PhD research student. Start date 2008-12-01
My supervisors are Dr John Bullinaria and Dr Rami Bahsoon
I had a lot of poor jobs when I young, then went back to education. I worked hard in the IT industry after getting my BSc in computer science. Then I tried my hand at self-employment. I know I am lucky to be doing a PhD and intend to enjoy it. I am fairly healthy, have a diverse range of interests, and a fantastic wife. Life has dealt me a good hand so far.

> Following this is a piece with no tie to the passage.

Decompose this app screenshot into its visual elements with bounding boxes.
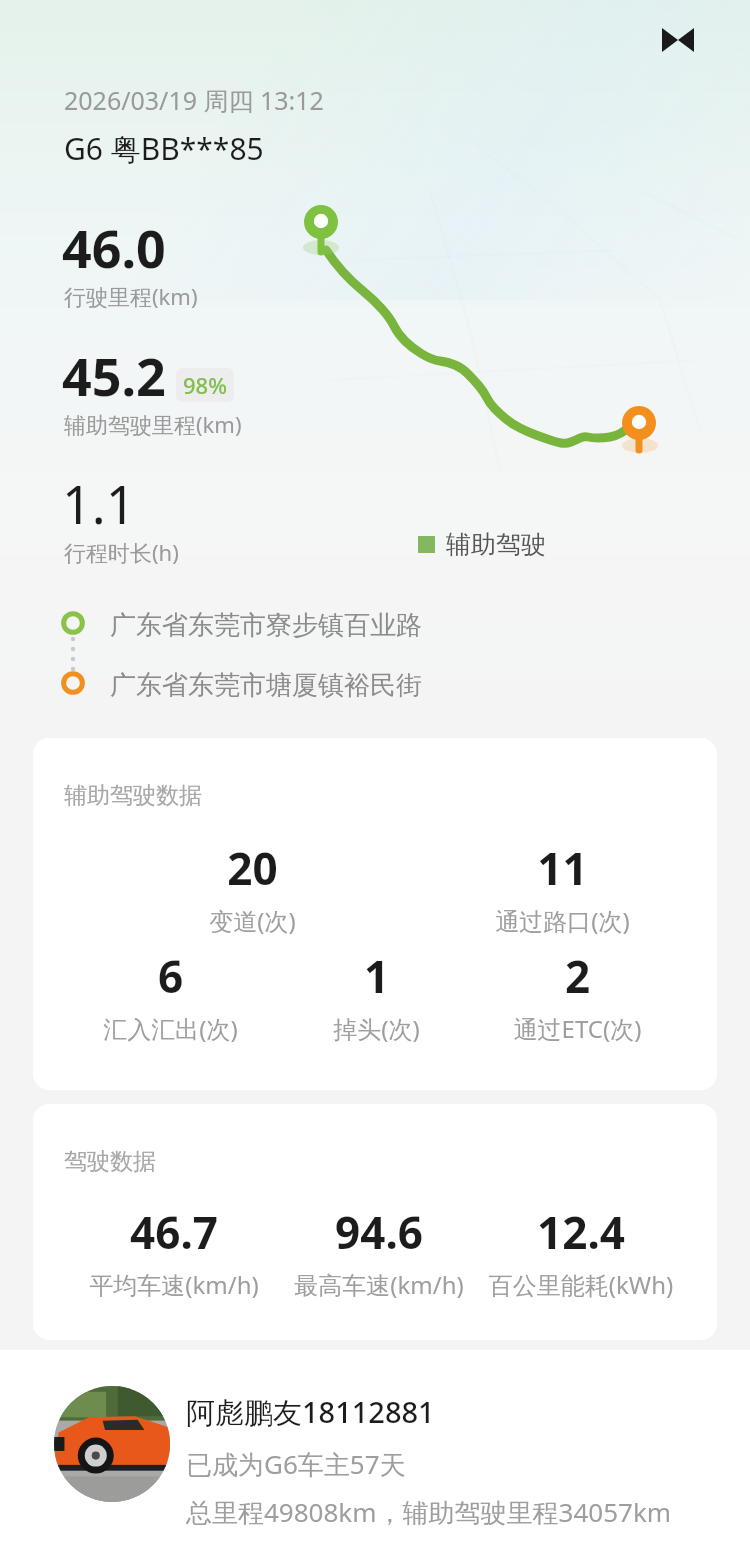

I am interested the classic problem of 'too complex system retirement'. It emerges as follows: A small change to a complex system is deemed too risky, expensive, and disruptive, so it is put-off. Many of these small changes accumulate and the system becomes less 'fit for purpose'. At some point an accumulation of required changes passes a critical level where they are too risky, expensive, and disruptive to ever implement. Enough of those and the system becomes 'unfit for purpose', then it is time for a new system, but that too is risky, expensive, and disruptive. Eventually the old system is so problematic that it becomes clear that a new system would be better.
This scenario demonstrates a problem with the usually successful human strategy of iterative improvement. It may not work well when the improvement is increased sophistication, because that is accompanied by increased complexity. The alternative strategy is to 'start over', but that gets less efficient more quickly than iterative improvement as systems become more complex. The question naturally arises: How do we manage continuously extending complexity so we can better use iterative improvement? A complexity hiding strategy is one possibility. Another is to minimise the complexity for a given level of sophistication. Complexity is partly a function of the number and strength of dependencies, so it would be good to reduce both. I am conjecturing that may in part be achieved with a change of focus from a behaviour centric view of systems to a data centric view. I propose to make data independent and reduce dependencies between behaviour and data. Consequently, I am looking at techniques that weaken dependencies between data and software, allowing each to evolve according to independently changing requirements, but that treat data as the principal.